At first I tried to fit in with the builders' work pattern. I wrote in furious bursts when they took their breaks (10 o’clock for tea; 1 o’clock for lunch). Or put my creative juices on hold until 4 o’clock in the afternoon when they downed tools for the day. Of course, by then, my day was practically over too.

I've now resorted to wearing my husband’s noise cancelling headphones. I look like one of those people who guide an aeroplane to its parking stand. Ironic as we’re on the flight path to Stansted! 

For the first few days I sat with two giant ear muffs clamped to the side of my head, cursing their ineffectiveness. However, since discovering the ‘on’ switch I find that they do significantly reduce the noise level. 

The down side is that they also accentuate my incessant humming. I can see why I’ve driven my friends and family crazy for so many years. And they don’t deal with the visual upsets that disturb my concentration like huge mounds of excavated earth, the high steel fence that towers above my garden or the men in high vis jackets prowling past my window. 

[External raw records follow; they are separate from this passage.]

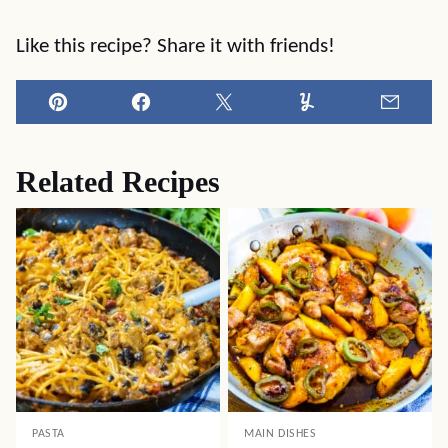
Like this recipe? Share it with friends!
Pin
Facebook
Tweet
Yummly
Email
Related Recipes
PASTA
MAIN DISHES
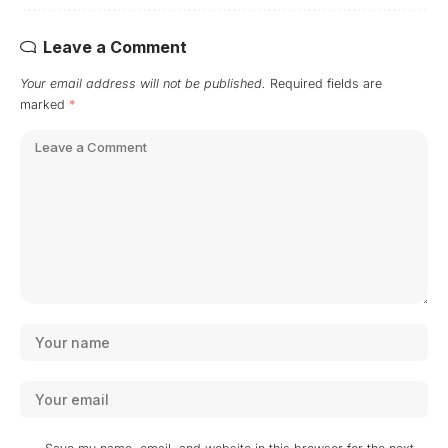
Leave a Comment
Your email address will not be published.
Required fields are
marked
*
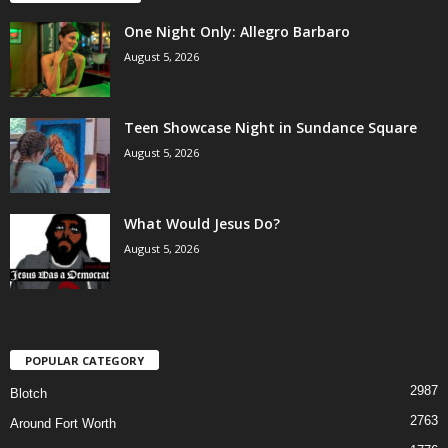
One Night Only: Allegro Barbaro
August 5, 2026
Teen Showcase Night in Sundance Square
August 5, 2026
What Would Jesus Do?
August 5, 2026
POPULAR CATEGORY
2987
Blotch
2763
Around Fort Worth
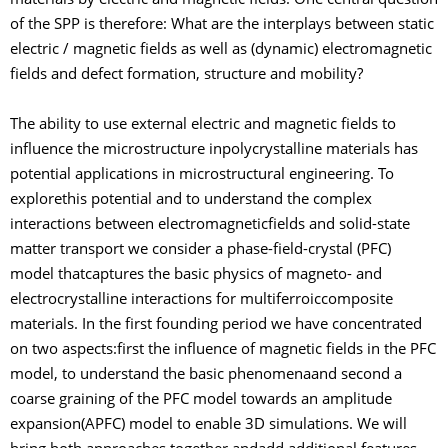
materials by electric and magnetic fields. One central question
of the SPP is therefore: What are the interplays between static
electric / magnetic fields as well as (dynamic) electromagnetic
fields and defect formation, structure and mobility?
The ability to use external electric and magnetic fields to
influence the microstructure inpolycrystalline materials has
potential applications in microstructural engineering. To
explorethis potential and to understand the complex
interactions between electromagneticfields and solid-state
matter transport we consider a phase-field-crystal (PFC)
model thatcaptures the basic physics of magneto- and
electrocrystalline interactions for multiferroiccomposite
materials. In the first founding period we have concentrated
on two aspects:first the influence of magnetic fields in the PFC
model, to understand the basic phenomenaand second a
coarse graining of the PFC model towards an amplitude
expansion(APFC) model to enable 3D simulations. We will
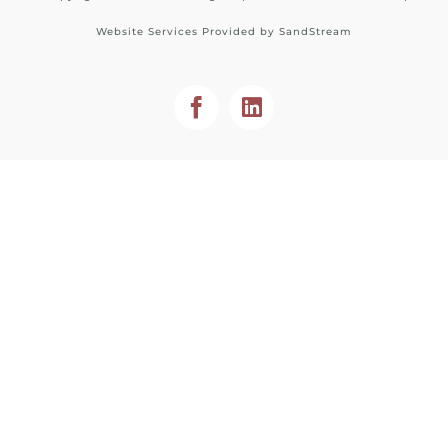
Website Services Provided by
SandStream
Facebook
LinkedIn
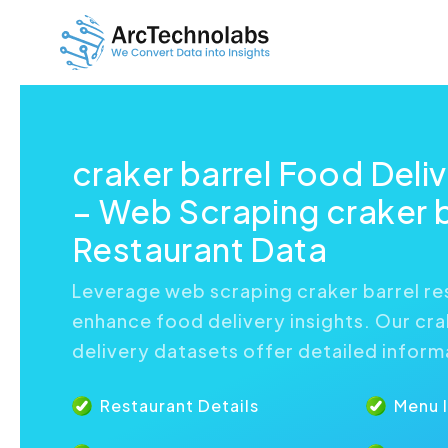
craker barrel Food Deli
– Web Scraping craker b
Restaurant Data
Leverage web scraping craker barrel re
enhance food delivery insights. Our cra
delivery datasets offer detailed inform
Restaurant Details
Menu 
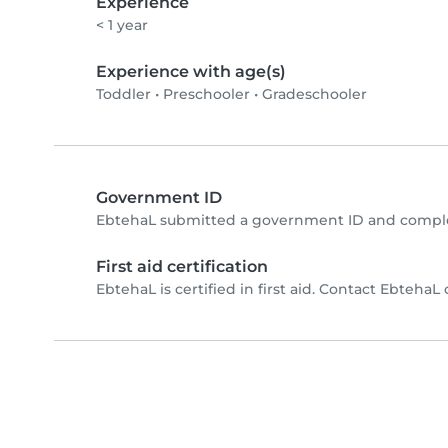
Experience
< 1 year
Experience with age(s)
Toddler
•
Preschooler
•
Gradeschooler
Government ID
EbtehaL submitted a government ID and comple
First aid certification
EbtehaL is certified in first aid. Contact EbtehaL d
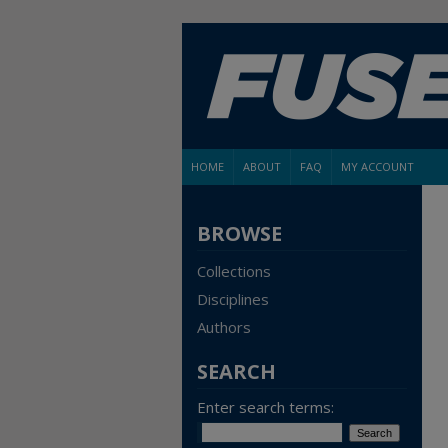
HOME
ABOUT
FAQ
MY ACCOUNT
BROWSE
Collections
Disciplines
Authors
SEARCH
Enter search terms:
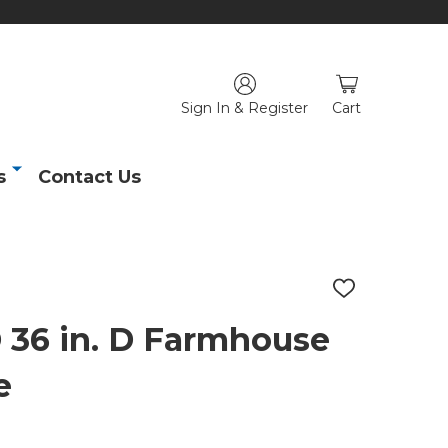
Sign In & Register
Cart
s
Contact Us
ADD
TO
WISH
6 in. D Farmhouse
LIST
e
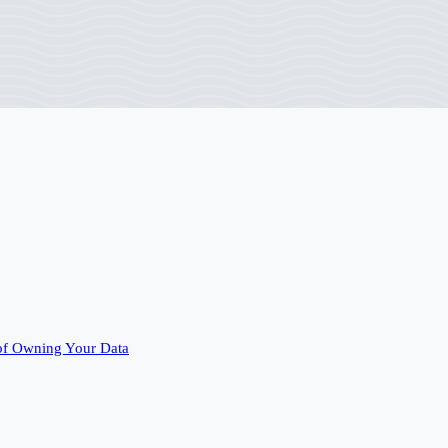
of Owning Your Data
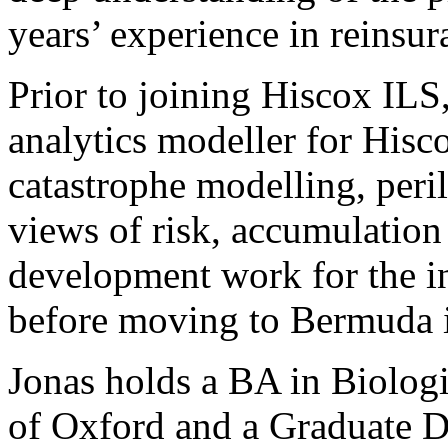
years’ experience in reinsur
Prior to joining Hiscox ILS
analytics modeller for Hisc
catastrophe modelling, peril
views of risk, accumulatio
development work for the i
before moving to Bermuda 
Jonas holds a BA in Biologi
of Oxford and a Graduate D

My husband works from home a couple of days a week so it’s only a matter of time until he reclaims his headphones. Fortunately I’ve found the perfect replacement (for the headphones, not my husband). It's called The Isolator.  Invented in 1925, this bizarre helmet is designed to focus the mind of the writer by eliminating all outside noise and restricting vision to a narrow slit. Just what I need.

I’m not sure about the oxygen tank though: we have a gas cooker!!!